### Problem
Below are several entries. Transcribe exactly those lines that fall from the one with "Općina Peteranec" through the one with "používat tato…", end lines included.

### Data for analysis
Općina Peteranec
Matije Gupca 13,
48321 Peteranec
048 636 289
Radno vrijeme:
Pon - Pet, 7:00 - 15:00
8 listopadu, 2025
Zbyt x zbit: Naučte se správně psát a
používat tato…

* * *

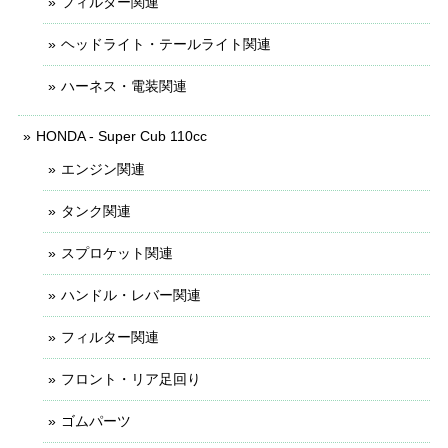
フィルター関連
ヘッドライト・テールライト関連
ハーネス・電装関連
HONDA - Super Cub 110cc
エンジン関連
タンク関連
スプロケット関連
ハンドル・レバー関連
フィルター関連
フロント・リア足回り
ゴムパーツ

### Response box
Općina Peteranec
Matije Gupca 13,
48321 Peteranec
048 636 289
Radno vrijeme:
Pon - Pet, 7:00 - 15:00
8 listopadu, 2025
Zbyt x zbit: Naučte se správně psát a
používat tato…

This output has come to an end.